* WHAT YOU WILL DO *
Your answer should consist of the lines in the data below that contain "Barbara".

* Excerpts from a dataset *

_ _ _ _ _ _ _

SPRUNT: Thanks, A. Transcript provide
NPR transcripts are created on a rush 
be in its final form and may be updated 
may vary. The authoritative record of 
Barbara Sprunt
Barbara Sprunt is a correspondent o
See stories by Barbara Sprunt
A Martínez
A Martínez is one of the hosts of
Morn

_ _ _ _ _ _ _

* REPLY TO THE TASK *
Barbara Sprunt
Barbara Sprunt is a correspondent o
See stories by Barbara Sprunt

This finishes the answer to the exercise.